_Work request_
The response should hold each line from the entries below where "Turun" is found.

_Input_
◇ ◇ ◇

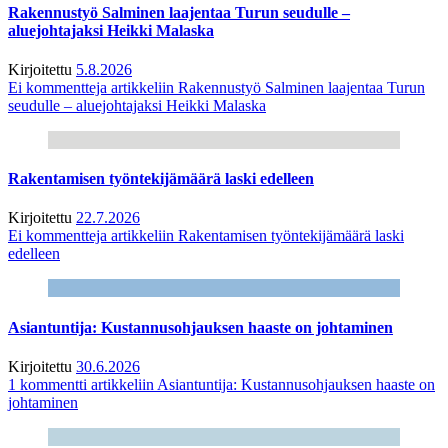
Rakennustyö Salminen laajentaa Turun seudulle –
aluejohtajaksi Heikki Malaska
Kirjoitettu
5.8.2026
Ei kommentteja
artikkeliin Rakennustyö Salminen laajentaa Turun
seudulle – aluejohtajaksi Heikki Malaska
Rakentamisen työntekijämäärä laski edelleen
Kirjoitettu
22.7.2026
Ei kommentteja
artikkeliin Rakentamisen työntekijämäärä laski
edelleen
Asiantuntija: Kustannusohjauksen haaste on johtaminen
Kirjoitettu
30.6.2026
1 kommentti
artikkeliin Asiantuntija: Kustannusohjauksen haaste on
johtaminen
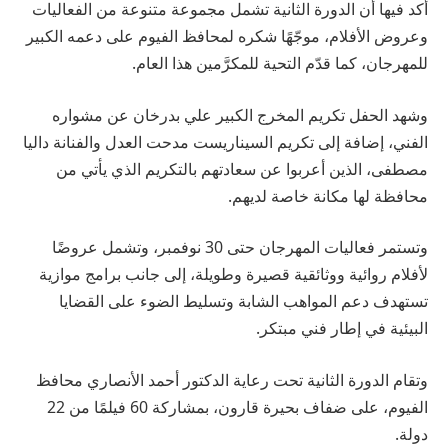
أكد فيها أن الدورة الثانية تشمل مجموعة متنوعة من الفعاليات
وعروض الأفلام، موجّهًا شكره لمحافظ الفيوم على دعمه الكبير
للمهرجان، كما قدّم التحية للمكرَّمين هذا العام.
وشهد الحفل تكريم المخرج الكبير علي بدرخان عن مشواره
الفني، إضافة إلى تكريم السيناريست مدحت العدل والفنانة داليا
مصطفى، الذين أعربوا عن سعادتهم بالتكريم الذي يأتي من
محافظة لها مكانة خاصة لديهم.
وتستمر فعاليات المهرجان حتى 30 نوفمبر، وتشمل عروضًا
لأفلام روائية ووثائقية قصيرة وطويلة، إلى جانب برامج موازية
تستهدف دعم المواهب الشابة وتسليط الضوء على القضايا
البيئية في إطار فني مبتكر.
وتقام الدورة الثانية تحت رعاية الدكتور أحمد الأنصاري محافظ
الفيوم، على ضفاف بحيرة قارون، بمشاركة 60 فيلمًا من 22
دولة.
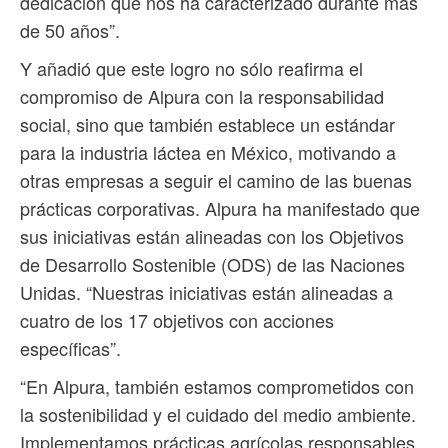
dedicación que nos ha caracterizado durante más
de 50 años”.
Y añadió que este logro no sólo reafirma el
compromiso de Alpura con la responsabilidad
social, sino que también establece un estándar
para la industria láctea en México, motivando a
otras empresas a seguir el camino de las buenas
prácticas corporativas. Alpura ha manifestado que
sus iniciativas están alineadas con los Objetivos
de Desarrollo Sostenible (ODS) de las Naciones
Unidas. “Nuestras iniciativas están alineadas a
cuatro de los 17 objetivos con acciones
específicas”.
“En Alpura, también estamos comprometidos con
la sostenibilidad y el cuidado del medio ambiente.
Implementamos prácticas agrícolas responsables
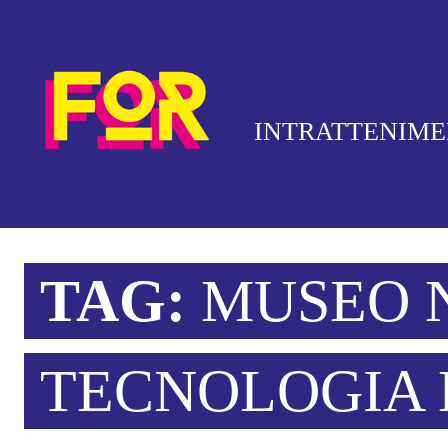
INTRATTENIM
TAG:
MUSEO 
TECNOLOGIA 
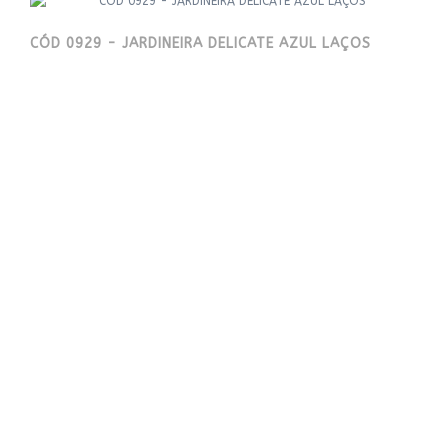
CÓD 0929 - JARDINEIRA DELICATE AZUL LAÇOS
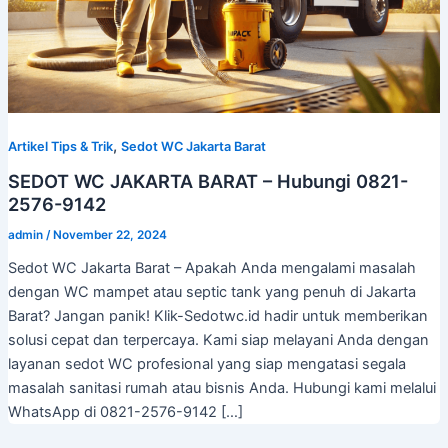
,
Artikel Tips & Trik
Sedot WC Jakarta Barat
SEDOT WC JAKARTA BARAT – Hubungi 0821-
2576-9142
admin
/
November 22, 2024
Sedot WC Jakarta Barat – Apakah Anda mengalami masalah
dengan WC mampet atau septic tank yang penuh di Jakarta
Barat? Jangan panik! Klik-Sedotwc.id hadir untuk memberikan
solusi cepat dan terpercaya. Kami siap melayani Anda dengan
layanan sedot WC profesional yang siap mengatasi segala
masalah sanitasi rumah atau bisnis Anda. Hubungi kami melalui
WhatsApp di 0821-2576-9142 […]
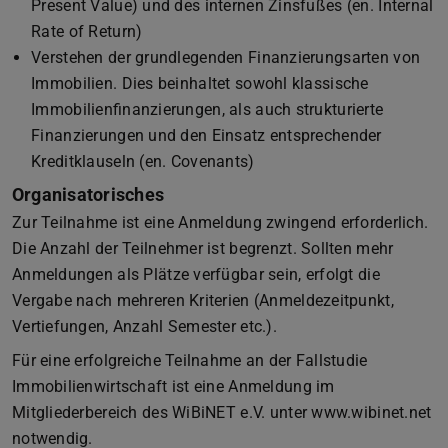
Present Value) und des internen Zinsfußes (en. Internal
Rate of Return)
Verstehen der grundlegenden Finanzierungsarten von
Immobilien. Dies beinhaltet sowohl klassische
Immobilienfinanzierungen, als auch strukturierte
Finanzierungen und den Einsatz entsprechender
Kreditklauseln (en. Covenants)
Organisatorisches
Zur Teilnahme ist eine Anmeldung zwingend erforderlich.
Die Anzahl der Teilnehmer ist begrenzt. Sollten mehr
Anmeldungen als Plätze verfügbar sein, erfolgt die
Vergabe nach mehreren Kriterien (Anmeldezeitpunkt,
Vertiefungen, Anzahl Semester etc.).
Für eine erfolgreiche Teilnahme an der Fallstudie
Immobilienwirtschaft ist eine Anmeldung im
Mitgliederbereich des WiBiNET e.V. unter www.wibinet.net
notwendig.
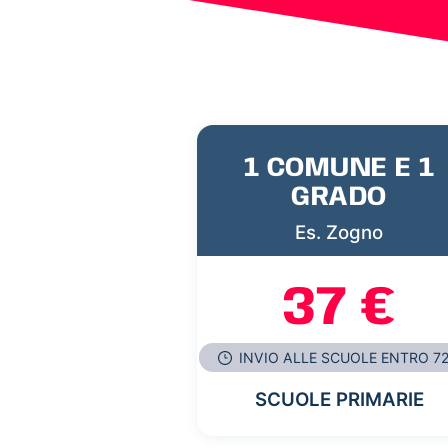
1 COMUNE E 1
GRADO
Es. Zogno
37 €
INVIO ALLE SCUOLE ENTRO 7
SCUOLE PRIMARIE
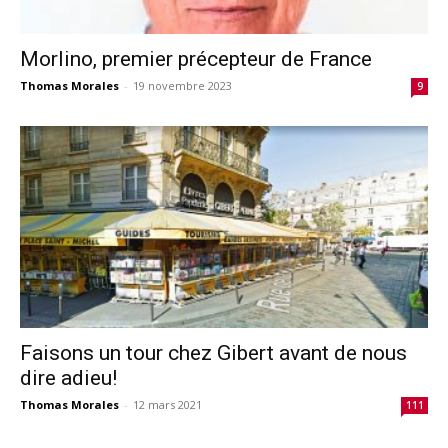
Morlino, premier précepteur de France
Thomas Morales
-
19 novembre 2023
9
Faisons un tour chez Gibert avant de nous
dire adieu!
Thomas Morales
-
12 mars 2021
111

◇ ◇ ◇

_Response to the exercise_
Rakennustyö Salminen laajentaa Turun seudulle –
artikkeliin Rakennustyö Salminen laajentaa Turun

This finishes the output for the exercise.